Eine Sekunde lang überlegte Jo, Eilert auf die misslungene Farbkombination, die seine orangerote Krawatte zu dem blauen Hemd darstellte, hinzuweisen. Doch dann dachte sie daran, dass der hässliche Fetzen vielleicht ein Geschenk seiner Frau war. Die knalligen Farben passten zu Maren. Und Jo beließ es bei einem abschätzigen Blick.
»Schäfer muss nur den Mund aufmachen und ich könnte im Stehen einpennen«, ereiferte Eilert sich.
Jo klemmte den refill pack in das dafür vorgesehene Fach des Druckers und schloss die oberste Klappe.

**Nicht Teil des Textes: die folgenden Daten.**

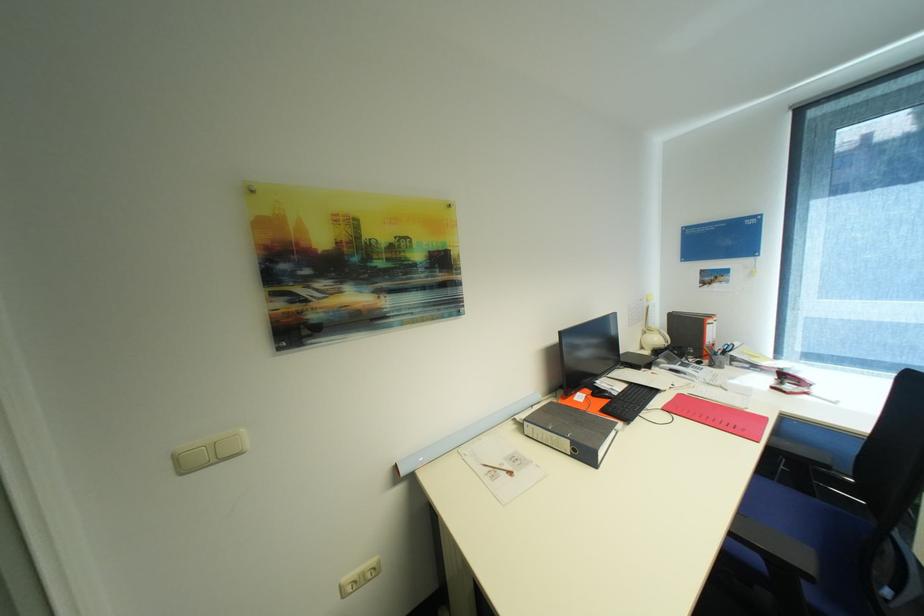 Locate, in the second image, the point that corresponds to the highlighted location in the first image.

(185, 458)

»Perfekt!« Sie gab dem Gerät einen Klapps. »Noch ein Knopfdruck und es funktioniert wieder.«
Sie zeigte auf das Start-Symbol.
»Glaub mir, du willst nicht, dass ich das erledige. Es genügt schon, das Ding nur lange genug anzustarren, und der Mechanismus versagt. Ich habe hypnotische Fähigkeiten.« Eilert lächelte verschmitzt, bevor er zurück in sein Büro schlenderte. »Die Nadelstreifen-Yuppies mit ihren modernen iPads werden mir gleich noch genug Ärger machen.«
Die ersten Gedanken
Ich suche in Bibliotheken nach Gedanken.
Abgegriffene Klassiker in gotischer Schrift, Aufsätze von naiven Studenten, die meinen, sie hätten die Welt...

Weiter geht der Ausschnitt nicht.